**TASK STATEMENT**: Please repeat exactly the lines from the one containing "Какие минусы" through the last line of the records, both included, and nothing else, leaving out any pictures.

**RECORDS PROVIDED**:
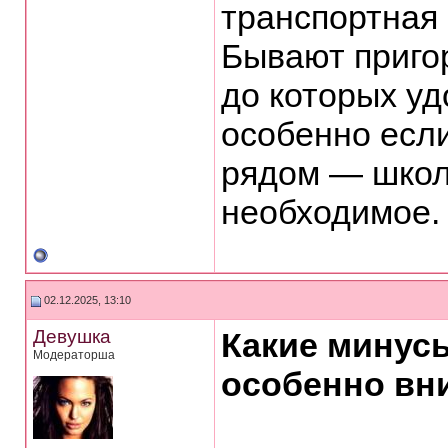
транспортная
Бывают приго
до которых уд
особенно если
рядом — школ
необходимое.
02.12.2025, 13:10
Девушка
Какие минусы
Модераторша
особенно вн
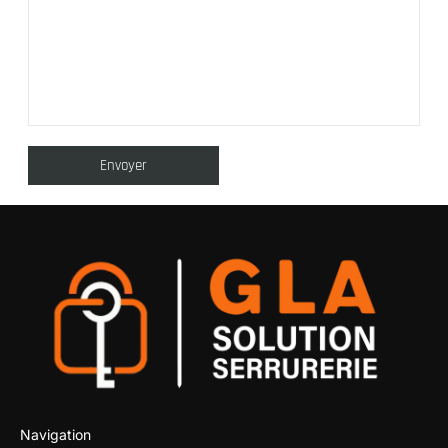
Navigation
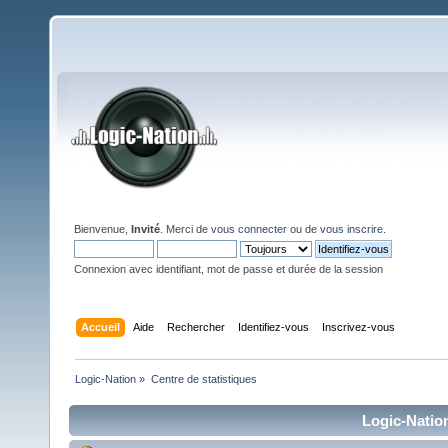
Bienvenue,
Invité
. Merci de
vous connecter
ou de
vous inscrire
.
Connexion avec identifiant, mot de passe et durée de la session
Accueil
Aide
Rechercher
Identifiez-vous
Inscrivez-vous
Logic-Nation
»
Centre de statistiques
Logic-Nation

**EXERCISE RESPONSE**:
Какие минусы
Модераторша
особенно вн
Navigation
Bienvenue,
Invité
. Merci de
vous connecter
ou de
vous inscrire
.
Connexion avec identifiant, mot de passe et durée de la session
Accueil
Aide
Rechercher
Identifiez-vous
Inscrivez-vous
Logic-Nation
»
Centre de statistiques
Logic-Nation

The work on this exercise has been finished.